Reflections on Free Will

This article is motivated by some comments I read on a philosophy post. It seems everybody believes in free will. Has nobody ever read Schopenhauer’s essay on free will? It is a very important question because the belief in free will does have some very perverse effects. But how can the belief in free will have any perverse consequences?

First of all what is it we call free will? Basically, the capacity for one individual to make decisions freely, so that each decision, lets say: “Should I turn left, or right?”, could have been equally one or the other. I decided to turn left freely, but could have decided also to turn right, there is nothing that has made me turn left. The belief in free will is the unbelief of any kind of destiny that you wouldn’t be able to escape from. And because we are so fond of freedom, most of us believe free will exists.

Maybe free will got so popular because it was the negation of the inevitable destiny that many religions exposed as the only truth, leaving man with no hope to escape a difficult life, it was your destiny, you could just accept it. Christianity developed a crumb of comfort: the hope of a better existence in death… But even within the Christian church the question of free will was present because if it didn’t exist it meant that man couldn’t be taken responsible for his bad actions. And the religions of the book quite like to make you feel guilty, it is their best stock-in-trade.

So, apart from having read Schopenhauer’s essay, in which he demonstrates that free will isn’t free, I experienced life, and for as much as I look into it there hasn’t been anything close to free will. I find particularly representative of his essay (and of my experience) a short sentence he wrote: “Man can indeed do what he wants, but he cannot will what he wants”.

But after all who cares? Everybody should believe what they want!
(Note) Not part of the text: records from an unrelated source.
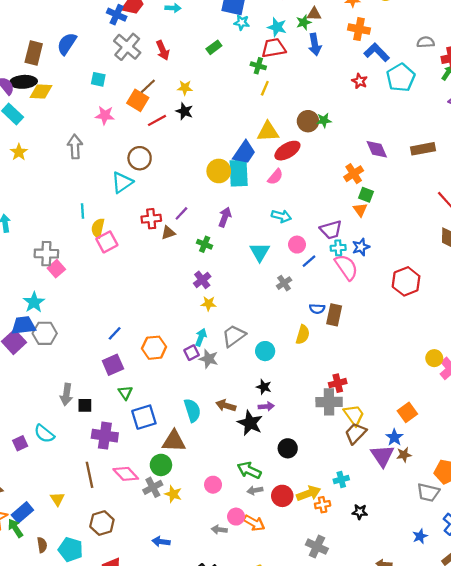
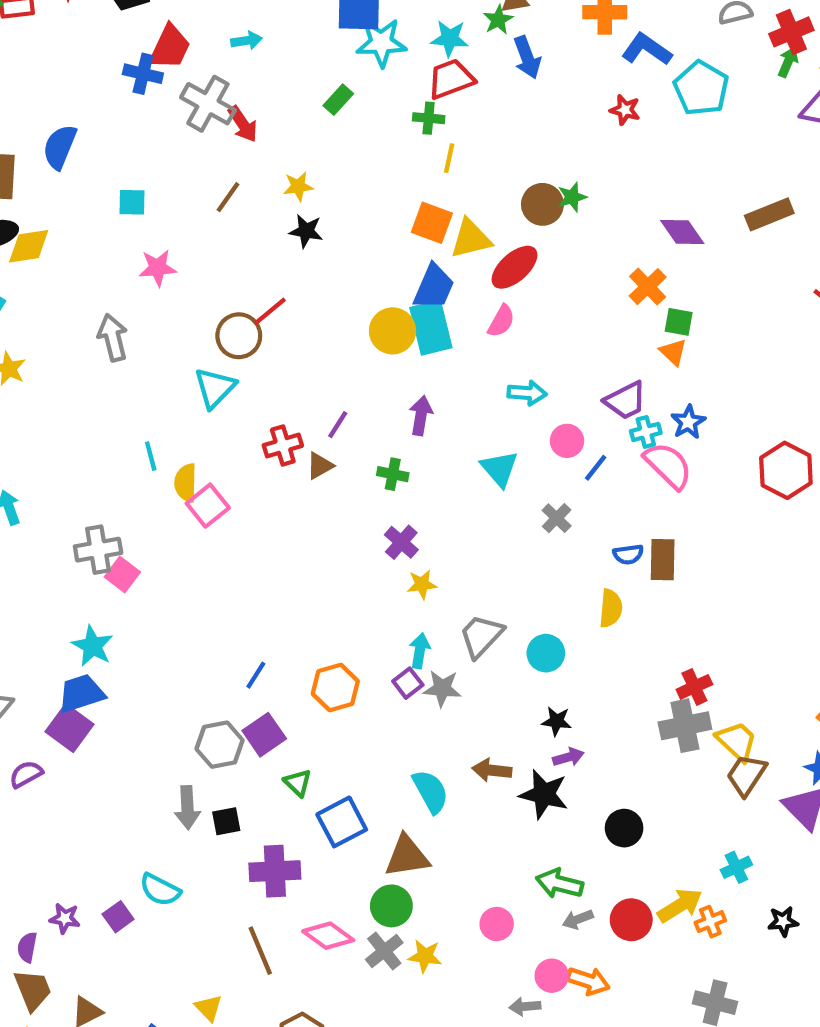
cyan star: (242, 22) -> (381, 43), size x1.6
gray cross: (127, 47) -> (208, 104), moved
orange square: (138, 100) -> (432, 223), moved
red line: (157, 120) -> (270, 311), moved
gray hexagon: (45, 333) -> (220, 745), moved

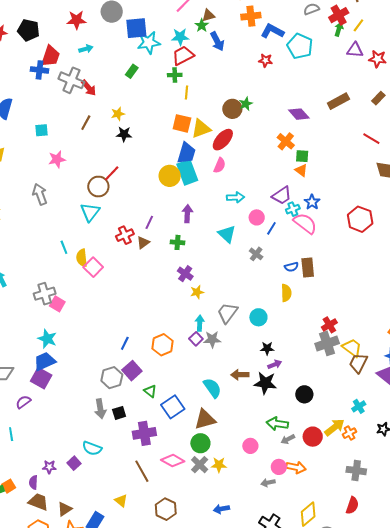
brown trapezoid: (33, 990) -> (38, 502), turned -40

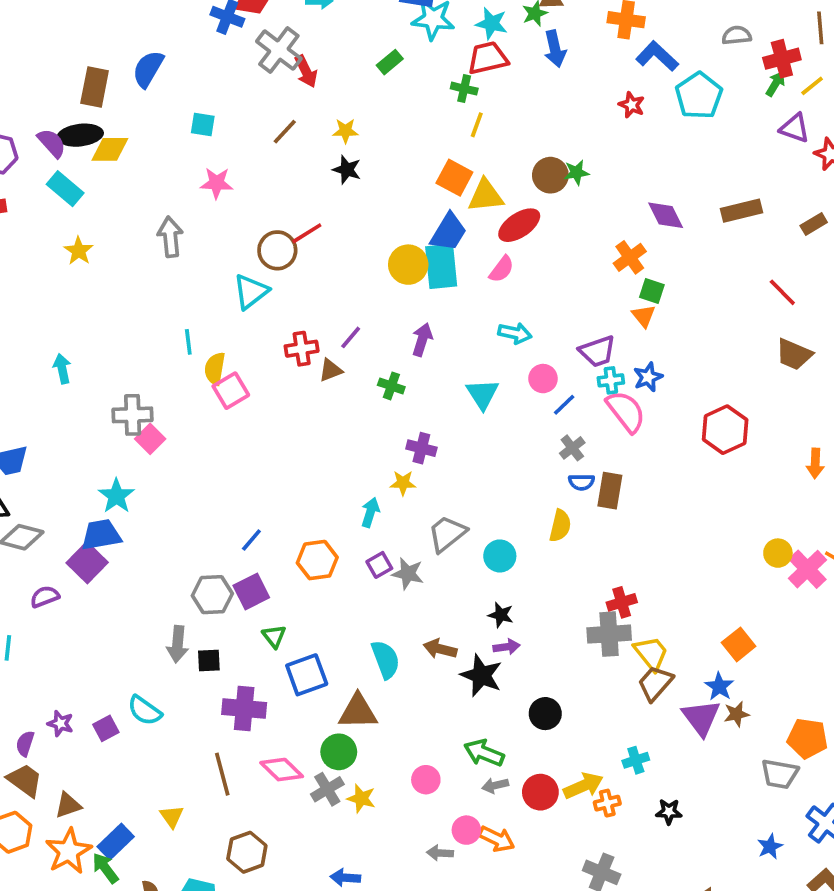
gray cross: (256, 254) -> (572, 448), moved
purple cross: (185, 274) -> (421, 448), moved, turned -35
cyan arrow: (200, 323) -> (370, 512), moved

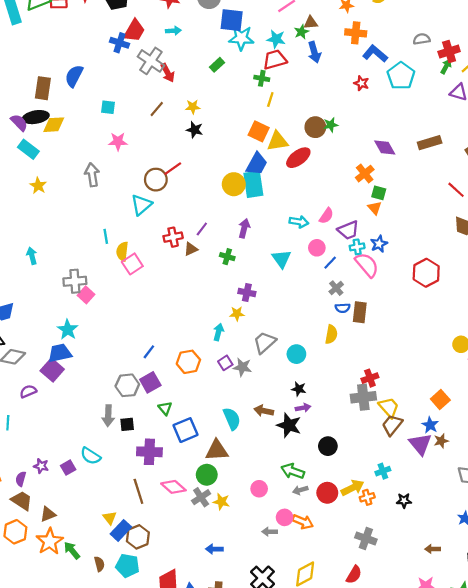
pink semicircle: (502, 269) -> (326, 216), moved
blue rectangle: (116, 842) -> (121, 530), moved
brown hexagon: (247, 852) -> (138, 537), moved

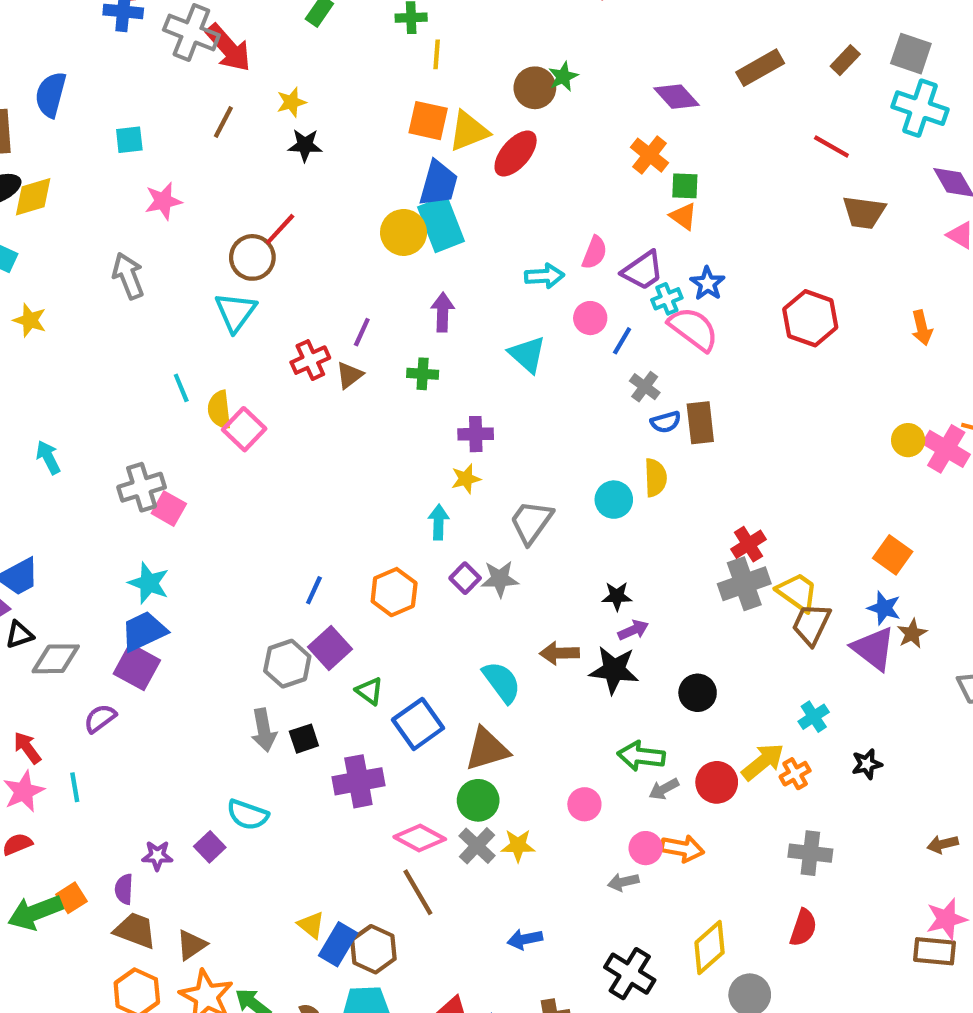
red arrow: (168, 73) -> (228, 48), size x1.4
cyan circle: (296, 354) -> (614, 500), moved
brown line: (138, 491) -> (418, 892), moved

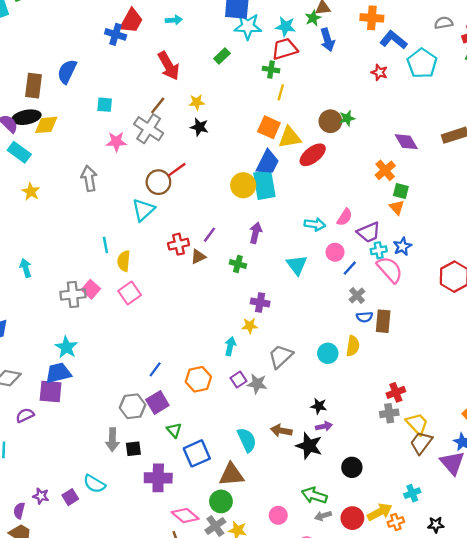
gray cross: (191, 32) -> (149, 129), moved
pink square: (244, 429) -> (130, 293), moved
pink square: (169, 509) -> (91, 289), moved
gray cross: (744, 584) -> (389, 413), size x0.7
purple square: (137, 667) -> (51, 391), turned -35

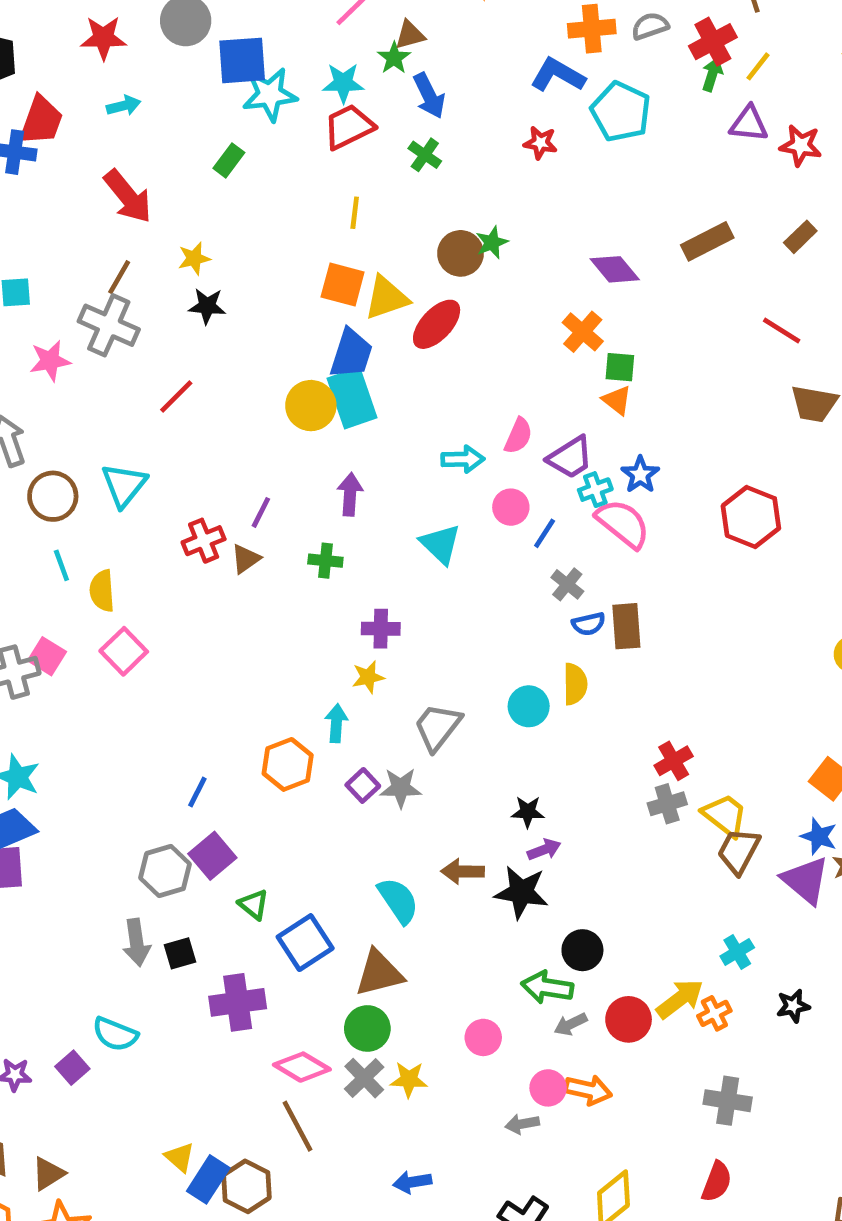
orange cross: (372, 18) -> (592, 29), moved
green cross: (271, 70) -> (425, 155), moved, turned 35
brown circle: (158, 182) -> (53, 496), moved
orange hexagon: (198, 379) -> (288, 764), moved
black circle: (352, 467) -> (582, 950), moved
How can that particular belief in free will have a negative effect?

So now let’s just consider what precisely motivates this article: the example of domestic violence. Haven’t you ever heard someone say that they didn’t understand why a person stayed in a visibly toxic relationship? Because there is no reason a human would freely choose to live in hell, is there? Would you?

In the most recent researches on trauma consequences, namely PTSD and Complex PTSD, what comes to light is that it conditions one’s future choices in life, one’s reaction to different life stimuli. Even neuroscience seems to point out against any possible free will as Donald Hebb theorised in his book: The Organisation of Behaviour: a Neuropsychological Theory.

So here is one of the perverse effects of believing in free will: free will implies that a person living in a toxic relationship chooses to do so, and they do, but was that choice free? Or was it a choice conditioned by past experiences?

And when people judge another based on this belief in free will, they turn a victim into a willing accomplice, when that person was just following the path that their past created. Sometimes a conjecture of events makes it possible for someone to untie the bonds that kept them in the hell they were. And sometimes there is no such conjecture. Does that make one better than the other?

Free will is just another of those nice ideas that people who have had an easier path like to sustain, because it flatters their ego to believe that they made good choices in life. It is perverse because it compromises the idea that we were all born equal, because it prevents a more empathic society. We are what our life made us, and we should be at least empathic with the people that have had a different path.